Modernity's seminal emergence December 2, 2002 John C. Landon (New York City) 5 out of 5 found this review helpful
We see the climactic moment of the Enlightenment,and the explosion at the end of the eighteenth century generating a new age and world, yet we often fail, save in the clearer case of science, to see the crucial lead-up to this passage. And behind many of the major figures there is a precursor, thus Petty before Adam Smith. The emergence of feminism, yes here the signs. And the list continues. This work systematically explores this aspect of modernity and the Enlightenment by tracing its roots back to the Radical Enlightenment of the seventeenth century, as Europe emerges from the chaos of the Thirty Years War. There Spinoza, beside a host of lesser known figures, and contrary to reputation, is a major underground influence, besides Newton and Descartes. Intimated by Hazard in his older La Crise de la conscience Europeene, this thesis is stretched backwards further from the 1680's by Israel, with a broader sweep transcending nationalism, even as he throws light on the insufficiently appreciated place of the Dutch culture in the rise of the modern. Especially striking in a fullsome banquet of historical detail is the portrait and treatment of the axial figure of Spinoza, and his relation to the birth of liberalism, Biblical criticism, and the characteristic philosophy of immanence that will echo all way through the chorus of modern philosophy. This book will remain a steady companion to the study of the Enlightenment. Tops.
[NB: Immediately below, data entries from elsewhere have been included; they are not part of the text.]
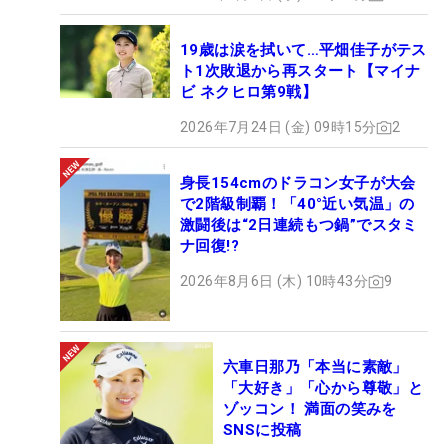
19歳は涙を拭いて…平畑佳子がテス
ト1次敗退から再スタート【マイナ
ビ ネクヒロ第9戦】
2026年7月24日 (金) 09時15分
2
身長154cmのドラコン女子が大会
で2階級制覇！「40°近い気温」の
激闘後は“2日連続もつ鍋”でスタミ
ナ回復!?
2026年8月6日 (木) 10時43分
9
六車日那乃「本当に素敵」
「大好き」「心から尊敬」と
ゾッコン！ 満面の笑みを
SNSに投稿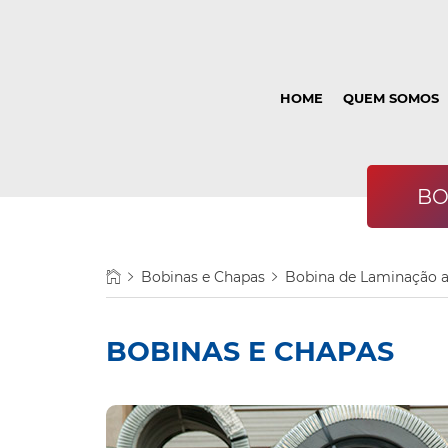
HOME
QUEM SOMOS
BO
Bobinas e Chapas
Bobina de Laminação a
BOBINA DE
CHAPA
LAMINAÇÃO A FRIO
CANTONEIRA
FRIO
PERFI
BOBINAS E CHAPAS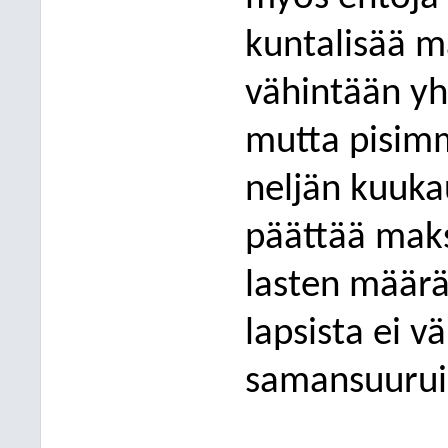
kuntalisää ma
vähintään y
mutta pisimm
neljän kuuka
päättää mak
lasten määrä
lapsista ei 
samansuuruis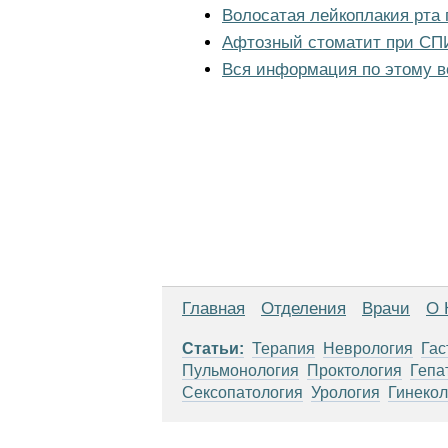
Волосатая лейкоплакия рта
Афтозный стоматит при СП
Вся информация по этому в
Главная
Отделения
Врачи
О 
Статьи:
Терапия
Неврология
Гас
Пульмонология
Проктология
Гепа
Сексопатология
Урология
Гинекол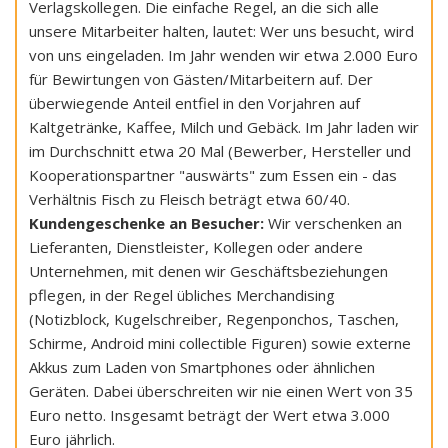
Verlagskollegen. Die einfache Regel, an die sich alle
unsere Mitarbeiter halten, lautet: Wer uns besucht, wird
von uns eingeladen. Im Jahr wenden wir etwa 2.000 Euro
für Bewirtungen von Gästen/Mitarbeitern auf. Der
überwiegende Anteil entfiel in den Vorjahren auf
Kaltgetränke, Kaffee, Milch und Gebäck. Im Jahr laden wir
im Durchschnitt etwa 20 Mal (Bewerber, Hersteller und
Kooperationspartner "auswärts" zum Essen ein - das
Verhältnis Fisch zu Fleisch beträgt etwa 60/40.
Kundengeschenke an Besucher:
Wir verschenken an
Lieferanten, Dienstleister, Kollegen oder andere
Unternehmen, mit denen wir Geschäftsbeziehungen
pflegen, in der Regel übliches Merchandising
(Notizblock, Kugelschreiber, Regenponchos, Taschen,
Schirme, Android mini collectible Figuren) sowie externe
Akkus zum Laden von Smartphones oder ähnlichen
Geräten. Dabei überschreiten wir nie einen Wert von 35
Euro netto. Insgesamt beträgt der Wert etwa 3.000
Euro jährlich.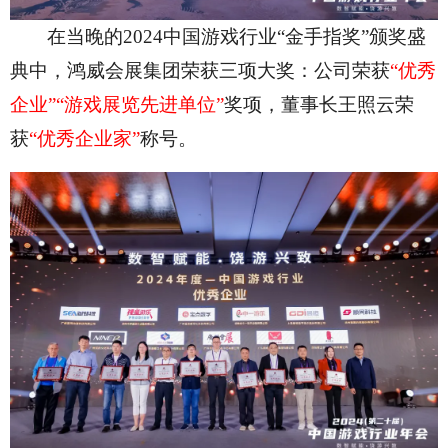
在当晚的2024中国游戏行业“金手指奖”颁奖盛
典中，鸿威会展集团荣获三项大奖：公司荣获
“优秀
企业”“游戏展览先进单位”
奖项，董事长王照云荣
获
“优秀企业家”
称号。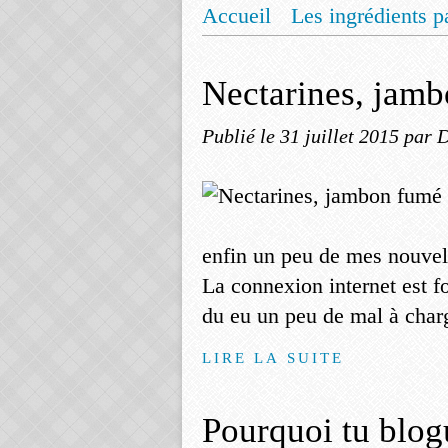
Accueil
Les ingrédients p
Mentions légales
Offrez
Nectarines, jamb
Publié le
31 juillet 2015
par 
enfin un peu de mes nouvel
La connexion internet est for
du eu un peu de mal à charg
LIRE LA SUITE
Pourquoi tu blog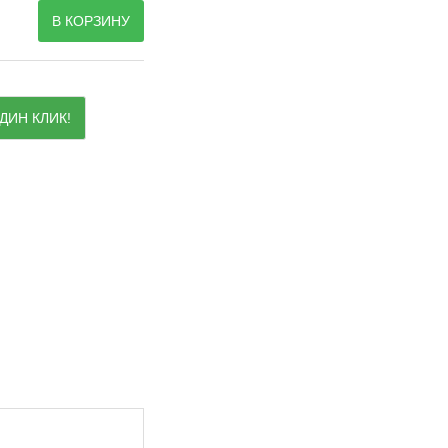
В КОРЗИНУ
ДИН КЛИК!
Fascinating Intellectual History May 12, 2007 Curtis Raymond (Ohio) 3 out of 3 found this review helpful
An utterly fascinating study of intellectual history in Europe, especially Holland, on either side of the turn of the eighteenth century. "Radical Enlightenment" refers to what were perceived as hard-line attacks on authoritarian, particularly religious ideas, specifically the ideas of divine providence, the afterlife, rewards and punishments for behavior. Israel sees Spinoza as the chief philosophical force behind the radical ideas with his concept of a single substance composing the universe, i.e., pantheism is seen as atheism and is either persecuted by church and state or modified by less "radical" thinkers such as Leibniz and Wolff, Locke, and others considered part of the more "moderate" Enlightenment. Anyone interested in the development of modern ideas and the progress of knowledge or philosophy generally would be hard-pressed to find a better written, researched, or more comprehensive source for the period. Israel is obviously writing for intellectuals, but be advised that he quotes frequently from French sources and does not translate, so make sure your French is in order.